Please set down only the lines below starting with the line with "Make sure to" and going on through the line with "charm lies in its ability to crea", verbatim and without pictures.

######

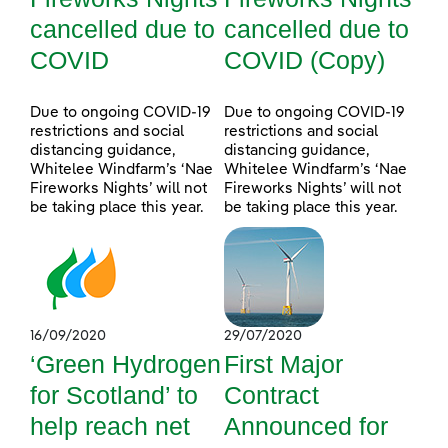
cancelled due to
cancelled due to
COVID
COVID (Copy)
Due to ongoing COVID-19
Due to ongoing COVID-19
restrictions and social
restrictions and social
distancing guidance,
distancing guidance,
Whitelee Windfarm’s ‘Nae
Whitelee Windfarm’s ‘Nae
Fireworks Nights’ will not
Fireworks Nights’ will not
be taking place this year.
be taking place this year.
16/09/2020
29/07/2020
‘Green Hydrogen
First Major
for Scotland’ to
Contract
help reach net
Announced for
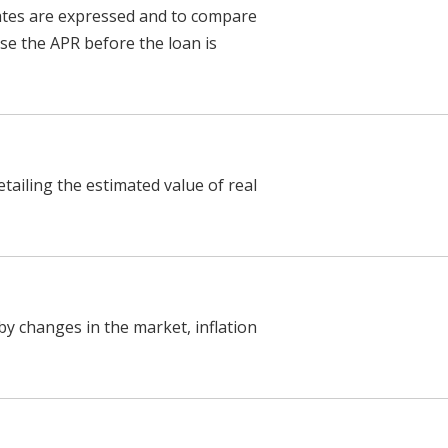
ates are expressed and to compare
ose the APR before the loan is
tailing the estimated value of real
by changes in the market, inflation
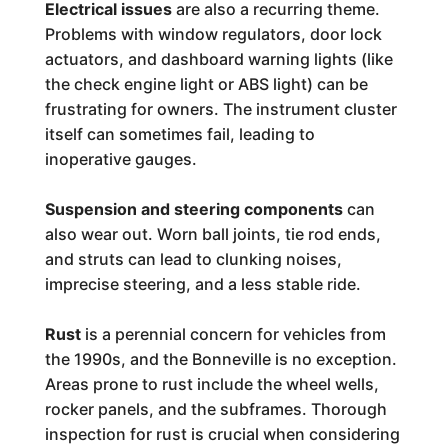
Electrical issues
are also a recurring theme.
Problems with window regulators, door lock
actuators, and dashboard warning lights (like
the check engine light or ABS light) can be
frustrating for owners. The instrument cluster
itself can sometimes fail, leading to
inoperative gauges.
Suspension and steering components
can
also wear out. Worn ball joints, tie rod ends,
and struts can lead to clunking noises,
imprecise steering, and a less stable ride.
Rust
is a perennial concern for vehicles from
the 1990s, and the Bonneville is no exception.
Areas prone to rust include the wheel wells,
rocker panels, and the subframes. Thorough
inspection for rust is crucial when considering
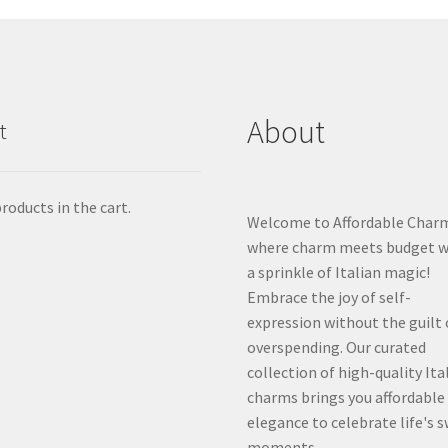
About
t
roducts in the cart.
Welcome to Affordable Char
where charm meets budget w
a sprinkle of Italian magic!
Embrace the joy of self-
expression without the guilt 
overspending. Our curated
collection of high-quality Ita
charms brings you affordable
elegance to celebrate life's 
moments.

######

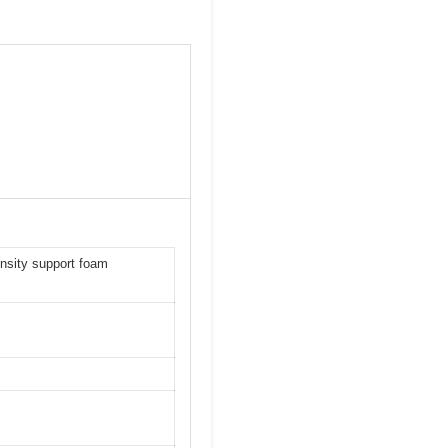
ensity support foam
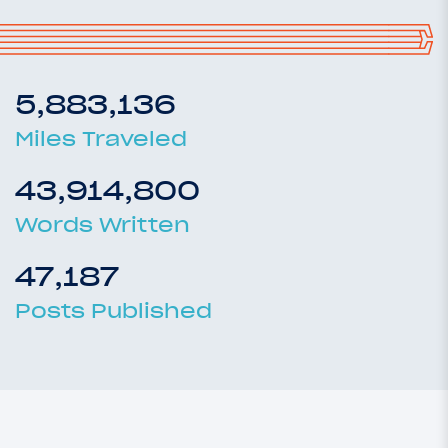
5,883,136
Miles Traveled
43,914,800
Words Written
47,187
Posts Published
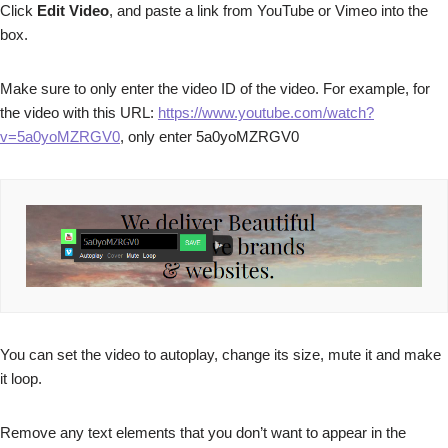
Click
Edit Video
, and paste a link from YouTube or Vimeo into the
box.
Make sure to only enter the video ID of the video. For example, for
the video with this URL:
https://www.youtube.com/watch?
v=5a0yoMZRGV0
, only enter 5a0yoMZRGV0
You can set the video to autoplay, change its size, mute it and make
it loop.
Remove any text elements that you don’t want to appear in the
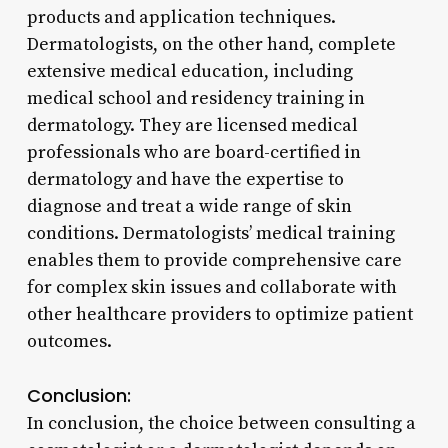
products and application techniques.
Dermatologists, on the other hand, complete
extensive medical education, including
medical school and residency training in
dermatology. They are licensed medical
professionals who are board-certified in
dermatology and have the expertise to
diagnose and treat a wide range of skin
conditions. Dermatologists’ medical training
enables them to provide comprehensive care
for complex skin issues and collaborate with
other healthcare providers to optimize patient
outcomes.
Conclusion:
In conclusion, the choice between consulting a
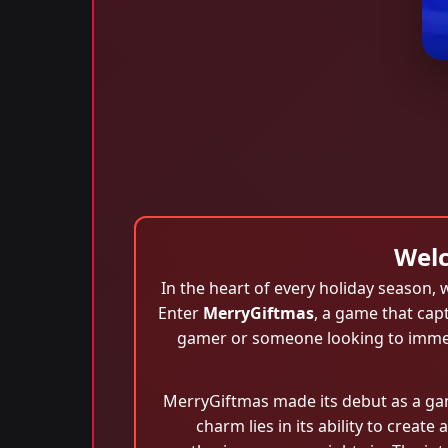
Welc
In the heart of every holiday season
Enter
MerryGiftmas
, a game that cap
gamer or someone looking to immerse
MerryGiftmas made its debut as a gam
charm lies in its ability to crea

######

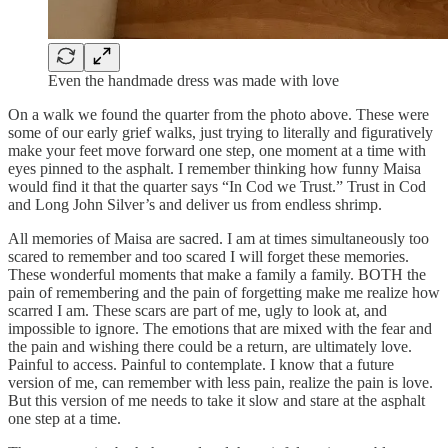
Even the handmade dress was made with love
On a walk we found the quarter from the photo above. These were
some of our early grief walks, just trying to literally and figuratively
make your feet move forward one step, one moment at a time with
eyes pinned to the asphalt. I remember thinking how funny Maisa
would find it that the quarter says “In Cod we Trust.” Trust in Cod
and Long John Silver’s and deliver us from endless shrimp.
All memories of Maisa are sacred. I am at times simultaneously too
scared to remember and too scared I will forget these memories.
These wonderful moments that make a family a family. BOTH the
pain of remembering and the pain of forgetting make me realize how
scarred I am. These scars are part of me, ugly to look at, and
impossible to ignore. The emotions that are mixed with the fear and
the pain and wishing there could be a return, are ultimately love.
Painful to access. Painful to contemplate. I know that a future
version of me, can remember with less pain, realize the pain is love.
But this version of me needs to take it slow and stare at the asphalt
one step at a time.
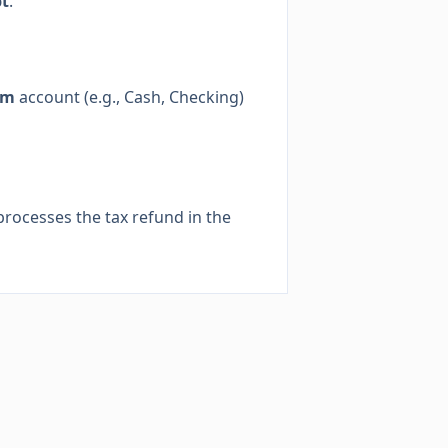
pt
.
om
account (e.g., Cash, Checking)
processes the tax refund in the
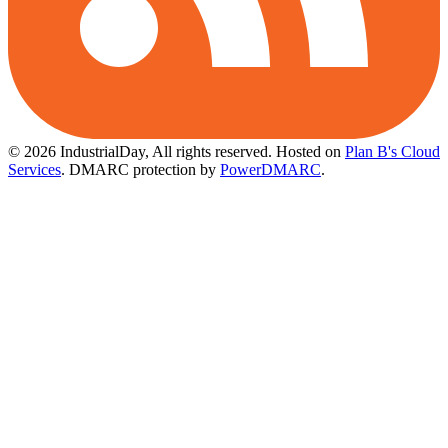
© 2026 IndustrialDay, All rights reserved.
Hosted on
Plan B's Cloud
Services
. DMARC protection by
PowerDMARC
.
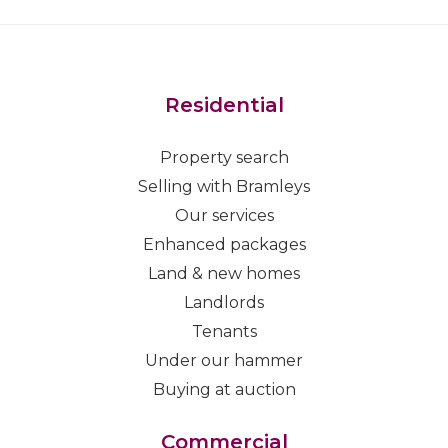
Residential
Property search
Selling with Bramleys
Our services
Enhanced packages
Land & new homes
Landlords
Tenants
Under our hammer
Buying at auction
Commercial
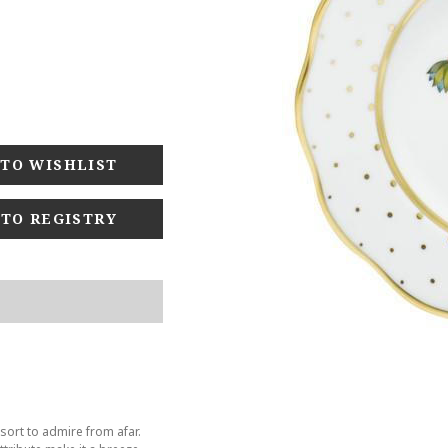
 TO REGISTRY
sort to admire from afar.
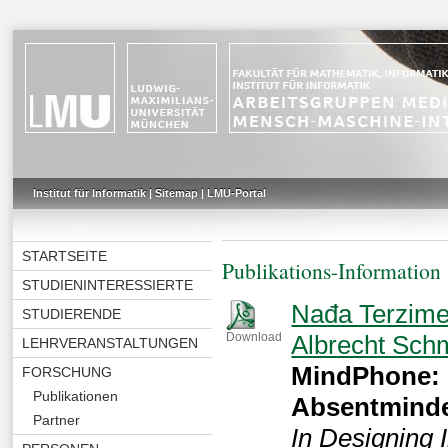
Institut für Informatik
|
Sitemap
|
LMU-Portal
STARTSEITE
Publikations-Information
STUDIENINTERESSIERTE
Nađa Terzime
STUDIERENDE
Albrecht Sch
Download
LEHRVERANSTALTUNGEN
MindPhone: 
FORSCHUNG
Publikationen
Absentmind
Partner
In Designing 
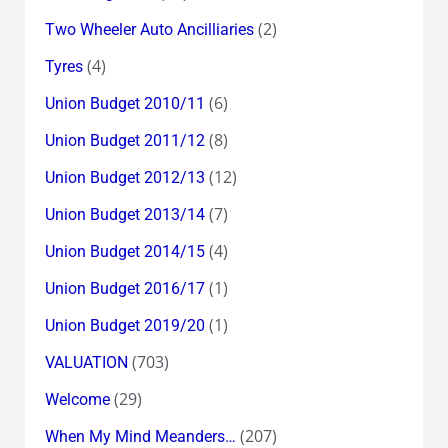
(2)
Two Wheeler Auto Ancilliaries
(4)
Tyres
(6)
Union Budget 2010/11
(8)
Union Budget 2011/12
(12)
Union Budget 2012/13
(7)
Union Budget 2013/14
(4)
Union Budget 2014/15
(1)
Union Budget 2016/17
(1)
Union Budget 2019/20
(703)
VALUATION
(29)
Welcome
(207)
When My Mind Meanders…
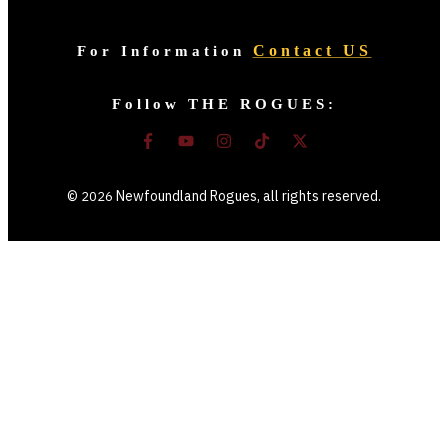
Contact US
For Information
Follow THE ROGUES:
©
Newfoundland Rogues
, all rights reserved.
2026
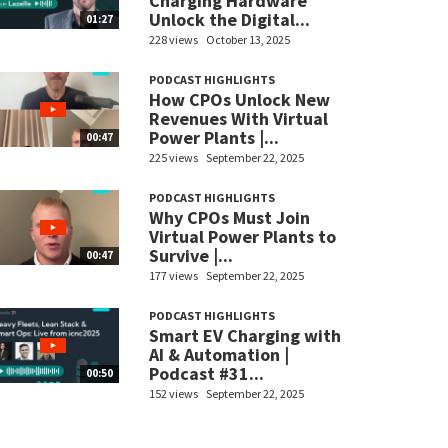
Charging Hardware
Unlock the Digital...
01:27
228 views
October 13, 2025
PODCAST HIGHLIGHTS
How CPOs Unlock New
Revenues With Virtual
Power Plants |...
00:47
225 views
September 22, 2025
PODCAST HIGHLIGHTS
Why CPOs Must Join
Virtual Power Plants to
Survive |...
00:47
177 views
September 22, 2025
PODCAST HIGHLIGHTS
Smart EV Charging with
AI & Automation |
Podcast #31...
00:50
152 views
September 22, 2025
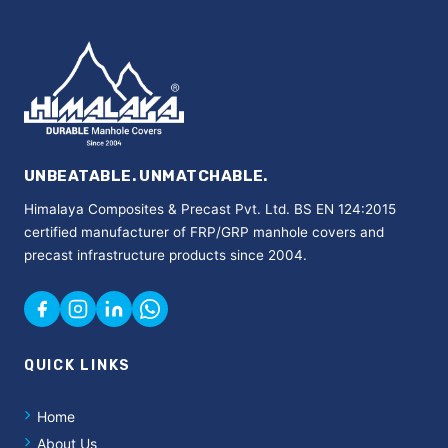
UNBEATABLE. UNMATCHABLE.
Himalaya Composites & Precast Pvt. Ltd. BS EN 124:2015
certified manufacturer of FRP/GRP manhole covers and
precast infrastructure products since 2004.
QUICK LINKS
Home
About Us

######

- Completed task -
Make sure to only enter the video ID of the video. For example, for
the video with this URL:
https://www.youtube.com/watch?
v=5a0yoMZRGV0
, only enter 5a0yoMZRGV0
You can set the video to autoplay, change its size, mute it and make
it loop.
Remove any text elements that you don’t want to appear in the
products and application techniques.
Dermatologists, on the other hand, complete
extensive medical education, including
medical school and residency training in
dermatology. They are licensed medical
professionals who are board-certified in
dermatology and have the expertise to
diagnose and treat a wide range of skin
conditions. Dermatologists’ medical training
enables them to provide comprehensive care
for complex skin issues and collaborate with
other healthcare providers to optimize patient
outcomes.
Conclusion:
In conclusion, the choice between consulting a
Welc
In the heart of every holiday season
Enter
MerryGiftmas
, a game that cap
gamer or someone looking to immerse
MerryGiftmas made its debut as a gam
charm lies in its ability to crea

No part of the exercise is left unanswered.